## Directions
Using the data below, restate exactly every line from the one with "Nr Katalogowy 26." up to and including the one with "Архивы/mw/Sear". No picture belongs in it.

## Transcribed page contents
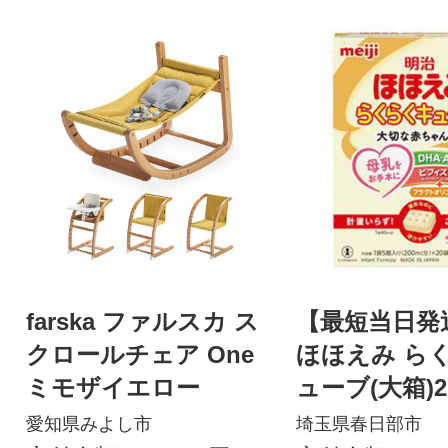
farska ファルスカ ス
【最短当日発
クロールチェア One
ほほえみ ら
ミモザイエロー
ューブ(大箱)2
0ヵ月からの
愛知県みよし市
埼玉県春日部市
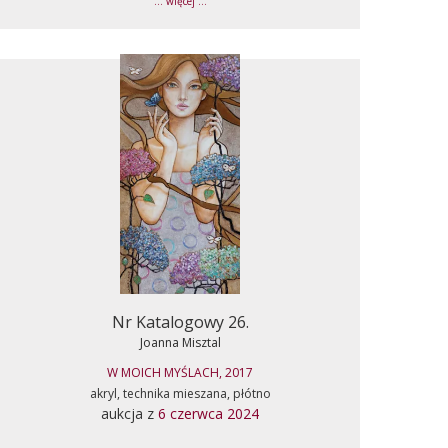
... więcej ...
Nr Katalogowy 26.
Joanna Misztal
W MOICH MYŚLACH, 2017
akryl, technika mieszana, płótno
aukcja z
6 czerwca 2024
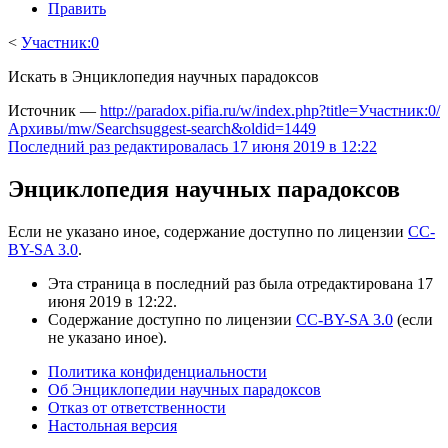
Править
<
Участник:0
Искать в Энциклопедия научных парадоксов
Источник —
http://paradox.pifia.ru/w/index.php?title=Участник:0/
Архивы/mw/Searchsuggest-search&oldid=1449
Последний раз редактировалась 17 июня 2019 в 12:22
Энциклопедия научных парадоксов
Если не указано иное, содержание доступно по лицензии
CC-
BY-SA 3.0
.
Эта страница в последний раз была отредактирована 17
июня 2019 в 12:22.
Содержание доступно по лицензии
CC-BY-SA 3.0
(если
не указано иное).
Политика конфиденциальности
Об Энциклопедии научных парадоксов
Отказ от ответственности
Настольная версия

---

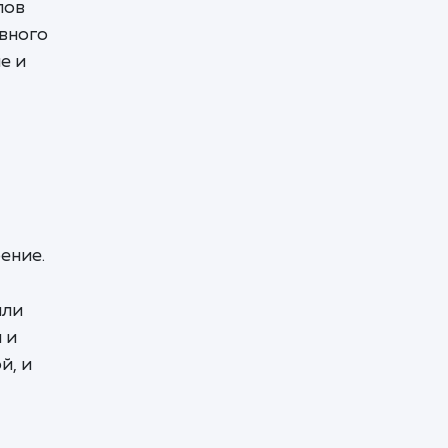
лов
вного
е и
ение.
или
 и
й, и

## Task output
Nr Katalogowy 26.
Joanna Misztal
W MOICH MYŚLACH, 2017
akryl, technika mieszana, płótno
aukcja z
6 czerwca 2024
Править
<
Участник:0
Искать в Энциклопедия научных парадоксов
Источник —
http://paradox.pifia.ru/w/index.php?title=Участник:0/
Архивы/mw/Searchsuggest-search&oldid=1449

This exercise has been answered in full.